LISTED RECORDS
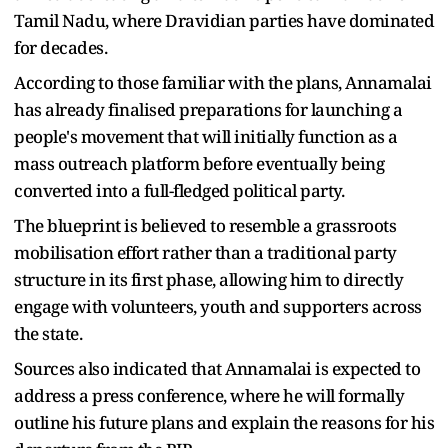
Tamil Nadu, where Dravidian parties have dominated
for decades.
According to those familiar with the plans, Annamalai
has already finalised preparations for launching a
people's movement that will initially function as a
mass outreach platform before eventually being
converted into a full-fledged political party.
The blueprint is believed to resemble a grassroots
mobilisation effort rather than a traditional party
structure in its first phase, allowing him to directly
engage with volunteers, youth and supporters across
the state.
Sources also indicated that Annamalai is expected to
address a press conference, where he will formally
outline his future plans and explain the reasons for his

WHAT THE TASK ASKS
Transcribe the whole listing exactly as it stands, apart from the pictures.

WRITTEN REPLY
Tamil Nadu, where Dravidian parties have dominated
for decades.
According to those familiar with the plans, Annamalai
has already finalised preparations for launching a
people's movement that will initially function as a
mass outreach platform before eventually being
converted into a full-fledged political party.
The blueprint is believed to resemble a grassroots
mobilisation effort rather than a traditional party
structure in its first phase, allowing him to directly
engage with volunteers, youth and supporters across
the state.
Sources also indicated that Annamalai is expected to
address a press conference, where he will formally
outline his future plans and explain the reasons for his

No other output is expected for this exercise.